A citation last week for furnishing alcohol to a minor was an unfortunate first, he said.
His business wasn't alone in an Alaska Alcoholic Beverage Control Board sweep that made 57 visits to 45 Juneau liquor stores, bars and restaurants licensed to sell alcohol. Three teenagers visited the businesses over four days. Officers found reason to file 13 criminal charges against seven employees after the undercover visits, said ABC head William Roche.
Last year, the Department of Public Safety designated a full-time officer to work exclusively on running compliance checks around the state, allowing broader sweeps than in the past. Last week's 12 percent failure rate in the Juneau operation was higher than the 8 percent recently reported in Anchorage and lower than the 20 percent recently reported in Fairbanks.
The rate of businesses selling to people underage is far less than it was in 1999, Roche said. Then, compliance checks would yield a failure rate of about 50 percent statewide, ranging from about 30 percent in Anchorage to 70 percent in Fairbanks.
"As we've continued these compliance checks, people who work in these places become more aware they can be charged with a crime for selling alcohol to minors," Roche said.
The emphasis on such sweeps used to be package stores, but the state's full-time officer has allowed them to take a more complete look at where underage drinkers get their alcohol.
ABC recruited 16- and 17-year-old boys and an 18-year-old man to enter businesses and try to purchase alcohol. If asked, the agent would display his state-issued identification.
"You can't even be in (Percy's Liquor Store) if you're under 21," Rodman said. He said the employee had recently been trained, and the violation shouldn't have happened.
The other violations occurred at the Baranof Hotel, the Goldbelt Hotel, the Red Dog Saloon, the Glacier Airport Restaurant and the Canton House. One business that had an alcohol charge still pending Monday afternoon wasn't disclosed.
In addition to the individual clerks and servers being cited, businesses will get notices of violations, he said. Repeated violations could result in disciplinary action, Roche said.
Businesses found in violation last week can count on being checked again soon, he said. They shouldn't have to have the threat of compliance checks to make them follow the law, he added.
The teens who work with ABC don't look 21, he said.

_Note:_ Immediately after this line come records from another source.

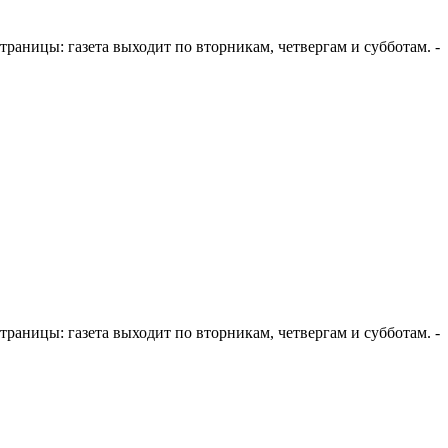
е страницы: газета выходит по вторникам, четвергам и субботам. -
е страницы: газета выходит по вторникам, четвергам и субботам. -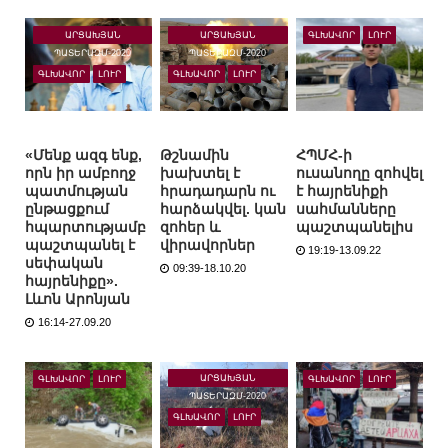
ԱՐՑԱԽՅԱՆ
ԱՐՑԱԽՅԱՆ
ԳԼԽԱՎՈՐ
ԼՈՒՐ
ՊԱՏԵՐԱԶՄ-2020
ՊԱՏԵՐԱԶՄ-2020
ԳԼԽԱՎՈՐ
ԼՈՒՐ
ԳԼԽԱՎՈՐ
ԼՈՒՐ
«Մենք ազգ ենք,
Թշնամին
ՀՊՄՀ-ի
որն իր ամբողջ
խախտել է
ուսանողը զոհվել
պատմության
հրադադարն ու
է հայրենիքի
ընթացքում
հարձակվել. կան
սահմանները
հպարտությամբ
զոհեր և
պաշտպանելիս
պաշտպանել է
վիրավորներ
19:19-13.09.22
սեփական
09:39-18.10.20
հայրենիքը».
Լևոն Արոնյան
16:14-27.09.20
ԱՐՑԱԽՅԱՆ
ԳԼԽԱՎՈՐ
ԼՈՒՐ
ԳԼԽԱՎՈՐ
ԼՈՒՐ
ՊԱՏԵՐԱԶՄ-2020
ԳԼԽԱՎՈՐ
ԼՈՒՐ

There were violations on each of the four days of the checks, the state reported. Agents began checking on a fifth day but found that by then people knew who they were, Roche said.

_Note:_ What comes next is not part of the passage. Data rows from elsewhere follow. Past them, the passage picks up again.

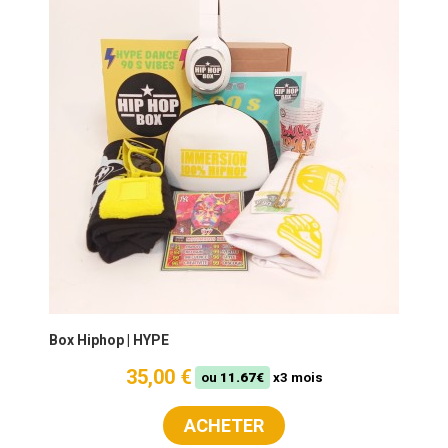
Box Hiphop | HYPE
35,00 €
ou
11.67€
x3 mois
ACHETER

Matt Felix, executive director of the National Council on Alcoholism and Drug Dependence in Juneau, said the compliance checks are important. "You can't have statutes to regulate a dangerous product and not have enforcement," he said.
Like Roche, he said he was happy to see compliance is better than it was five or six years ago.
In addition to the state addressing businesses selling to minors, parents need to understand that most of the liquor their kids are drinking is obtained from home and should keep it locked up, Felix said.
"You're risking their lives," he said.